> WHAT YOU ARE ASKED TO DO: Write the data out again exactly, dropping any images it holds.

Dataset entries
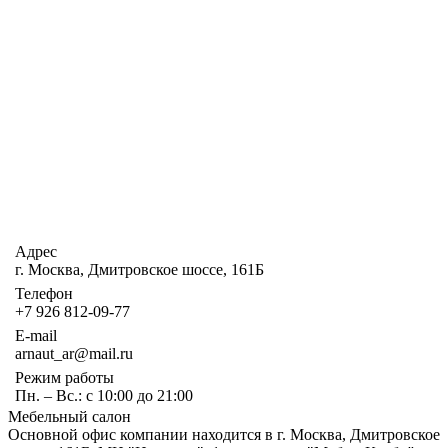
Адрес
г. Москва, Дмитровское шоссе, 161Б
Телефон
+7 926 812-09-77
E-mail
arnaut_ar@mail.ru
Режим работы
Пн. – Вс.: с 10:00 до 21:00
Мебельный салон
Основной офис компании находится в г. Москва, Дмитровское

> SOLUTION:
Адрес
г. Москва, Дмитровское шоссе, 161Б
Телефон
+7 926 812-09-77
E-mail
arnaut_ar@mail.ru
Режим работы
Пн. – Вс.: с 10:00 до 21:00
Мебельный салон
Основной офис компании находится в г. Москва, Дмитровское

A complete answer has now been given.